Lebih lanjut kepada ketua Komisi C DPRD Manggarai Wilibrodus Kengkeng, Marten menunjukan sejumlah dokumen saat aktivitas pertambangan di Nggalak pada tahun 2010 lalu.
Dikatakan, kala itu masyarakat Nggalak memang pernah menandatangani dokumen persetujuan. Namun, dokumen tersebut bukan persetujuan untuk melakukan eksploitasi melainkan kegiatan eksplorasi.
Dia menegaskan, Undang-undang (UU) Nomor 4 Tahun 2009 tentang Minerba secara tegas menyebutkan tentang tingkatan penambangan. Itu antara lain, ada kegiatan penyelidikan, eksplorasi, dan eksploitasi.
Pada Pasal 135 UU ini, kata Marten, telah diatur jelas sebelum melakukan eksploitasi harus meminta izin terlebih dahulu kepada pemegang hak ulayat.
Selain itu, lanjutnya, kegiatan penambangan di Desa Nggalak sudah masuk dalam kawasan hutan lindung. Padahal, berdasarkan UU Kehutanan menyebutkan hutan lindung memiliki fungsi sebagai penyanggah kehidupan.
Atas kejanggalan ini, dia mempertanyakan apakah pemerintah daerah Manggarai sudah pernah mengajukan izin pinjam pakai lahan. Itu terutama izin dari Kementrian Kehutanan atas aktivitas penambangan pada kawasan hutan lindung di Nggalak.
“Saya sangat yakin 90 persen belum dapat itu izin. Sekarang kalau belum dapat izin, terus undang-undang mau dilabrak untuk dikasih kepada investor tambang untuk melakukan pertambangan?,” ujar Marten.
Dugaan adanya “politik transaksional” sejauh ini memang tak hanya disampaikan oleh Pastor Marten. Dugaan yang sama pun pernah muncul dari kordinator JPIC SVD Ruteng Pastor Simon Suban Tukan.

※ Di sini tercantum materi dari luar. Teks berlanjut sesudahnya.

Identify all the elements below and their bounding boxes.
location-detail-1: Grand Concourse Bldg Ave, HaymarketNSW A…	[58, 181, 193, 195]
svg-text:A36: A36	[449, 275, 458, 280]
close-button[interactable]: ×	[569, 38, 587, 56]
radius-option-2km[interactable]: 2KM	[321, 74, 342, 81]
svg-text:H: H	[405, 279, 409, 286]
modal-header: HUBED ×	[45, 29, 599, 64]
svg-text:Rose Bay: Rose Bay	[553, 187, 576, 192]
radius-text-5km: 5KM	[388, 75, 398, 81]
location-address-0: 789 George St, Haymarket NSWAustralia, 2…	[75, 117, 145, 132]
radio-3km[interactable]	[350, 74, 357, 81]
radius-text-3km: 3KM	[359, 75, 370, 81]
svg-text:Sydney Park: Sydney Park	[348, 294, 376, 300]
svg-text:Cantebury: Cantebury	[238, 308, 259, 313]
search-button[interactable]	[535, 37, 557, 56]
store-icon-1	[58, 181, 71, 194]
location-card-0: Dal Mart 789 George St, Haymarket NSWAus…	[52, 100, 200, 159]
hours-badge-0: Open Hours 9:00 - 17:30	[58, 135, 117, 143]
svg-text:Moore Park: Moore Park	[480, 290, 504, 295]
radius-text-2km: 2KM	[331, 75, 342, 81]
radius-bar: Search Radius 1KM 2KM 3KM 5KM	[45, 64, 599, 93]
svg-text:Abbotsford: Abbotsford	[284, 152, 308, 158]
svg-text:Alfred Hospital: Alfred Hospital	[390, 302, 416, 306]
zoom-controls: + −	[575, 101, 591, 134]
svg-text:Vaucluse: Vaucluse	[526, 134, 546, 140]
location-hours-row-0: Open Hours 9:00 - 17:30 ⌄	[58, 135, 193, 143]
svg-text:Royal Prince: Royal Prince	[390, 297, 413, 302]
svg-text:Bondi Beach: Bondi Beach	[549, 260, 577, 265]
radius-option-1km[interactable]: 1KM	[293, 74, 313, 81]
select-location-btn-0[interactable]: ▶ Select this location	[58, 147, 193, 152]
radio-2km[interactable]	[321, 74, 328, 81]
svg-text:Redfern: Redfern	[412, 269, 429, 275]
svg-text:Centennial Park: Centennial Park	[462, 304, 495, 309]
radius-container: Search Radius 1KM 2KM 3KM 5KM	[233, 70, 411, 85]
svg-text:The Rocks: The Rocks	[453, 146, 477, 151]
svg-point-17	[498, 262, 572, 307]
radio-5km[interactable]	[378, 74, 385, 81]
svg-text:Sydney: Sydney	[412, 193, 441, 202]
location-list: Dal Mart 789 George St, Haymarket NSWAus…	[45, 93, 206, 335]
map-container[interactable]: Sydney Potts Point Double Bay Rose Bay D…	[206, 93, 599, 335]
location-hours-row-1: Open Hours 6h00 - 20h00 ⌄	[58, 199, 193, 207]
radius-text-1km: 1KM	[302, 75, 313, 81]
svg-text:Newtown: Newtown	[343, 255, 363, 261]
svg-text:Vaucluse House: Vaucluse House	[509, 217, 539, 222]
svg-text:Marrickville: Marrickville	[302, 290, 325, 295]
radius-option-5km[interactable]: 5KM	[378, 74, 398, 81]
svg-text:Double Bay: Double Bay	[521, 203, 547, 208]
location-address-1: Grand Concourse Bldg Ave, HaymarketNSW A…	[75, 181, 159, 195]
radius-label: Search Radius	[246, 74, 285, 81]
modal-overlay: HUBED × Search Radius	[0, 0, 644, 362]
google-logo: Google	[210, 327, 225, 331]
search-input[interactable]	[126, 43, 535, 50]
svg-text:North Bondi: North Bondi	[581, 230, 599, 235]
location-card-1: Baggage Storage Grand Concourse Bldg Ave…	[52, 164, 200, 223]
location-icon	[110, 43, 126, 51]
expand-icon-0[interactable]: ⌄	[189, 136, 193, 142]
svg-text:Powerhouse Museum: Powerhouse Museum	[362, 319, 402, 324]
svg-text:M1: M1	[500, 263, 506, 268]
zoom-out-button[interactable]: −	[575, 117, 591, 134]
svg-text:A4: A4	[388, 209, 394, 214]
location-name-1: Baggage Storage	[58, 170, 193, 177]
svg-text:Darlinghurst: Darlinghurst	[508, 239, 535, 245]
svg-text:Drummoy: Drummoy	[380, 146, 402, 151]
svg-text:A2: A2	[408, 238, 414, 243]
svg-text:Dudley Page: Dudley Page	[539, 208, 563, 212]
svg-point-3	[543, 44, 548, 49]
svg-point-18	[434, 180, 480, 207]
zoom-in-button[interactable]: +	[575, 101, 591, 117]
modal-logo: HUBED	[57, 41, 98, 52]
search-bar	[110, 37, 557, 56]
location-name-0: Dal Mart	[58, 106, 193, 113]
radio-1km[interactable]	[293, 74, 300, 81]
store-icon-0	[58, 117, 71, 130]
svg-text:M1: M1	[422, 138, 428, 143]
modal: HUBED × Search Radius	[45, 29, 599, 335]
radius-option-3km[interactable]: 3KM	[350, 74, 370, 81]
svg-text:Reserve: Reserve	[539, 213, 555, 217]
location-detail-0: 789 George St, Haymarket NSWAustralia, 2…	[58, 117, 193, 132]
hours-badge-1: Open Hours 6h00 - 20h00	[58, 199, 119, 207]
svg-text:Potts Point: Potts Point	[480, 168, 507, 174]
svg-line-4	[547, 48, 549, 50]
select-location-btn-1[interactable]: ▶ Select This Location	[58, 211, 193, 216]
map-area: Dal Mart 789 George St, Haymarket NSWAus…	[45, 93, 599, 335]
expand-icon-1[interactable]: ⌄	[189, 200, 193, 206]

“Patut diduga bahwa Pemilukada yang lalu investor tambang sudah bantu Cabup Deno dan Cawabup Madur, sehingga saatnya untuk rezim ini membalas “kebaikan” investor tambang,” ujar Pastor Simon kepada VoxNtt.com via ponselnya, Selasa (10/1/2017) lalu.
Menurut dia, politik balas jasa ini ditandai dengan Pemkab Manggarai di bawah rezim Deno-Madur berusaha untuk memfasilitasi pemaparan AMDAL PT MMR pada 7 Januari 2017 lalu. (Ardy Abba/VoN)
Foto: Pastor Marten Jenarut, Kordinator JPIC Keuskupan Ruteng saat menyampaikan pendapat di ruang komisi C DPRD Manggarai (Foto: Ardy Abba/VoN)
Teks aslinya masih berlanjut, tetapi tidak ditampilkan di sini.